I was terrified of the dark, and a flashlight just made more shadows for my imagination to alter into gremlins and ghouls.
So I ran, as fast as I could to get to the next safe place.

Once I arrived, my mother would always give me a look of confusion, as if to ask why I was scared and out of breath.

Tuesday, January 17, 2012

My Earliest Memory

I was born in a cabin in the woods.
I can recall everything of that old building; the bare particle board walls, the beautiful Rain Dragon a friend of ours painted that I was born under, the hole in the floor my mother burned from our old wood fire heater, the piles and piles of things my parents hoarded that I would climb across to get to the bed.
We never put up insulation, we never built the cinder block extension on the back like my sister had always planned, we never really finished any of the buildings we started.
It was in this unfinished house that most of my earliest memories and dreams occurred.  
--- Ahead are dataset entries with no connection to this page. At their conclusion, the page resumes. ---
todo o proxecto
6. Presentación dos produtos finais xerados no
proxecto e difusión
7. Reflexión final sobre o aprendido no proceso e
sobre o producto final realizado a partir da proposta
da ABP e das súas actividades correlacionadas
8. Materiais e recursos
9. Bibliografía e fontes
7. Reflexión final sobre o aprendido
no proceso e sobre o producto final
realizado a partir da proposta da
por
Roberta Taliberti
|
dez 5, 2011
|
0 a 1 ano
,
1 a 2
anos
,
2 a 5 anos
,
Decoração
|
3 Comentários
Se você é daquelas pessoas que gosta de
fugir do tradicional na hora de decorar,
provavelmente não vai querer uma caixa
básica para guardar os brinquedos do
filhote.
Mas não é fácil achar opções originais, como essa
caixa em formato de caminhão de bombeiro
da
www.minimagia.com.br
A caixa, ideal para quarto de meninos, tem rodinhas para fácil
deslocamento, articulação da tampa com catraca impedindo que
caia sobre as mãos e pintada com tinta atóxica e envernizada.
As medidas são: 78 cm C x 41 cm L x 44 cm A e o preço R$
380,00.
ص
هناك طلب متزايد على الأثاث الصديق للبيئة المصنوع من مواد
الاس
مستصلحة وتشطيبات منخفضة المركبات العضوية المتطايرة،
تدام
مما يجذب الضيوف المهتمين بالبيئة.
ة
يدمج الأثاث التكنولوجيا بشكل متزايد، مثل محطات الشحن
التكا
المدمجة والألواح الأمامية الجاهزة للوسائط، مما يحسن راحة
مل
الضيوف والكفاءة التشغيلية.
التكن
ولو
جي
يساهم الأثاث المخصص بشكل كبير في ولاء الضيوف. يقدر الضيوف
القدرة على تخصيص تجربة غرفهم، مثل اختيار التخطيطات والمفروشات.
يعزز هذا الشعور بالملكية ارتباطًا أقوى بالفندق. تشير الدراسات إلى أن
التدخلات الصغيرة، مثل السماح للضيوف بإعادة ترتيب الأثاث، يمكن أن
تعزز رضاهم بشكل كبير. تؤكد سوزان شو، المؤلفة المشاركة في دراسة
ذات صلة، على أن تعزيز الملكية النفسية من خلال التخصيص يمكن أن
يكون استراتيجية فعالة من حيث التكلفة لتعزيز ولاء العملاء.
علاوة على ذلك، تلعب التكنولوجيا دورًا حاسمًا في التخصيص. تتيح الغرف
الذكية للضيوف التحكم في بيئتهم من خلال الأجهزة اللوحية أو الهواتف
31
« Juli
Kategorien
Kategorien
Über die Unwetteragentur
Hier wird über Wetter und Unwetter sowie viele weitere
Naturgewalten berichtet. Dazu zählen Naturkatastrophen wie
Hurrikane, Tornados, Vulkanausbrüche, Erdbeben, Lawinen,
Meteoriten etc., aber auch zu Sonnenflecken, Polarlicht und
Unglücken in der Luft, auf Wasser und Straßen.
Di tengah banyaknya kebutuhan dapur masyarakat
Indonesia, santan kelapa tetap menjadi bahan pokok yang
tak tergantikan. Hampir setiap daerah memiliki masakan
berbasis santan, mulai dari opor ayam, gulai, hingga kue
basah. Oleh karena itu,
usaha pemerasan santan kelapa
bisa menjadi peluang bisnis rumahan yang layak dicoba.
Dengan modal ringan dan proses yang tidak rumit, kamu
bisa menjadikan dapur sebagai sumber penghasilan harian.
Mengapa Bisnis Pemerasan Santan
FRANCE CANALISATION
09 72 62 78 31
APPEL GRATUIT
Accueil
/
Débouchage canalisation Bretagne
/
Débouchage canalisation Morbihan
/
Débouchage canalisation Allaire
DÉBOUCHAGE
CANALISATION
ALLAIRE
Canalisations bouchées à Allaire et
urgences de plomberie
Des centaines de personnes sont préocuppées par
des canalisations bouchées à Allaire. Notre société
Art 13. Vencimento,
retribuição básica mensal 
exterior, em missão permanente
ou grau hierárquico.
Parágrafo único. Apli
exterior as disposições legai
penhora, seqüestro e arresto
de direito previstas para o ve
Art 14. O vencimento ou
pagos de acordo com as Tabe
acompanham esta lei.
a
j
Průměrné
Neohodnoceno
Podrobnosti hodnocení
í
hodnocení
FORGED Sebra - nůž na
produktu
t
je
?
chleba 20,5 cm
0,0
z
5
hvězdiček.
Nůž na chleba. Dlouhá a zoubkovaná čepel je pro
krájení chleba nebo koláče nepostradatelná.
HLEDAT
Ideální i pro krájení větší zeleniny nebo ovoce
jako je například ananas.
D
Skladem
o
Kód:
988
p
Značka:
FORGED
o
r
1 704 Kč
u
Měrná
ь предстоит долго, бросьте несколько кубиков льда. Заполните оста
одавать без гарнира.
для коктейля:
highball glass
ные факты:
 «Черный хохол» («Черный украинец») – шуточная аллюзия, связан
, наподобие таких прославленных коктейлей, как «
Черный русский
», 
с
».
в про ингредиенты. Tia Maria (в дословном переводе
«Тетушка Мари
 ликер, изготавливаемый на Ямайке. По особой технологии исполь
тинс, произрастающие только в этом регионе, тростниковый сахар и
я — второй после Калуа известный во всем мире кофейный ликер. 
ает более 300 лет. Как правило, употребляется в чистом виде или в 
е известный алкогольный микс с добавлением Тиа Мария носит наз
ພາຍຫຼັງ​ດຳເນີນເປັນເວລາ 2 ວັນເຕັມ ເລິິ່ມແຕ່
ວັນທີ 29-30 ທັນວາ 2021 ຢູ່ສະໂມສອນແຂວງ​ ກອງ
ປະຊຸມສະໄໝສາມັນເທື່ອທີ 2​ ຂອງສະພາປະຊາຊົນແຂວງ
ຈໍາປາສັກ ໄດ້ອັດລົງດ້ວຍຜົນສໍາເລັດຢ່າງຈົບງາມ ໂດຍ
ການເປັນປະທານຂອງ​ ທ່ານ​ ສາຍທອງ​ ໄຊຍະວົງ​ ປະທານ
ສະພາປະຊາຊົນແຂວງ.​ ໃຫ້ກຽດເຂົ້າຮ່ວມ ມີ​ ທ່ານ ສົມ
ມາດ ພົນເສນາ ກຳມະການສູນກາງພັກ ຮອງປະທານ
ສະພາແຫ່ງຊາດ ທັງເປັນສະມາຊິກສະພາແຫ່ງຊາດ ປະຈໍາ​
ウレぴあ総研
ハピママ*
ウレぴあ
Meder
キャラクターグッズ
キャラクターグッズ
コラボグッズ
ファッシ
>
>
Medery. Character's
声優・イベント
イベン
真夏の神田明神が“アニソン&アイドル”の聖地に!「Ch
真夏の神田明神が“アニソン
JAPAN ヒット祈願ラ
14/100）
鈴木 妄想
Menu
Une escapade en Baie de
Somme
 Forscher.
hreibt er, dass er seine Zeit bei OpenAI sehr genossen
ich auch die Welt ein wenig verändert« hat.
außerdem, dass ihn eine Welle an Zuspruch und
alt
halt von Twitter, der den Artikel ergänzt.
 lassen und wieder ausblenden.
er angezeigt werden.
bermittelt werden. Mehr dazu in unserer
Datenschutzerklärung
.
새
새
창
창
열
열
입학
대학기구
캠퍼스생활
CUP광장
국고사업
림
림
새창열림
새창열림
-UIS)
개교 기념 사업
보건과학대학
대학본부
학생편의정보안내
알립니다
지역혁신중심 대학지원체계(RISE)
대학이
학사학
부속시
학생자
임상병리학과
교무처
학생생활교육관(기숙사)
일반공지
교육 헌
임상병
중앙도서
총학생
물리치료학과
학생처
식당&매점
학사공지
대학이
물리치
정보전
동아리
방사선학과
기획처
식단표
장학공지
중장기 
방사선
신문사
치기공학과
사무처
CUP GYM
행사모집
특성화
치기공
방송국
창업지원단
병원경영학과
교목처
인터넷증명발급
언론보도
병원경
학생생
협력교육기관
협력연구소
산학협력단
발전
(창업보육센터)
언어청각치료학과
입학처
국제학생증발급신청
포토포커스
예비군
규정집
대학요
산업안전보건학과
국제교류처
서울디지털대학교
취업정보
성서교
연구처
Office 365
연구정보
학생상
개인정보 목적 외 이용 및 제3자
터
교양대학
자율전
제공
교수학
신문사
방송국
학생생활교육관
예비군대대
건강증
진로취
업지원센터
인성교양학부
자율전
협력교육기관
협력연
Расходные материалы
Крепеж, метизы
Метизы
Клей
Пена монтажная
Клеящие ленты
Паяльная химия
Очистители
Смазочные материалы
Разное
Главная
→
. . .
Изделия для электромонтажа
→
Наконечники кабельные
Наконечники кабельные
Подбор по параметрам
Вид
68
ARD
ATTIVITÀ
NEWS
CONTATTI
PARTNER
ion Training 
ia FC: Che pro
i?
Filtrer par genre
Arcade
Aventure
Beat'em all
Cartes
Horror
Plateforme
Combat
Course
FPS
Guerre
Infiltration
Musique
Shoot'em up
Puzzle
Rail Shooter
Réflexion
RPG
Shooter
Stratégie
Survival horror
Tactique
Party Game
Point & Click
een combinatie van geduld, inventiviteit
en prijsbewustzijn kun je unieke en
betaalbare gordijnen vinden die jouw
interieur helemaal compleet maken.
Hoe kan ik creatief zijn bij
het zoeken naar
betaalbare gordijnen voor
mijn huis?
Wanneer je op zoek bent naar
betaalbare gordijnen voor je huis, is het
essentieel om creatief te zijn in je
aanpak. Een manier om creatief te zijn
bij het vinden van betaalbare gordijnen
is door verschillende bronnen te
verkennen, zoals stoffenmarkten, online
I am laying on my back, looking up at my tiny, wrinkled hands.
A feeling of anger overtakes me, because my hands look like those of an ape.
Hating the way my hands looked, I would keep my fingers straight as often as possible.

Like so many other events, I can no longer recall if this was a true memory or a vivid dream.

All through my early childhood, I would have bouts of self-judgement such as this.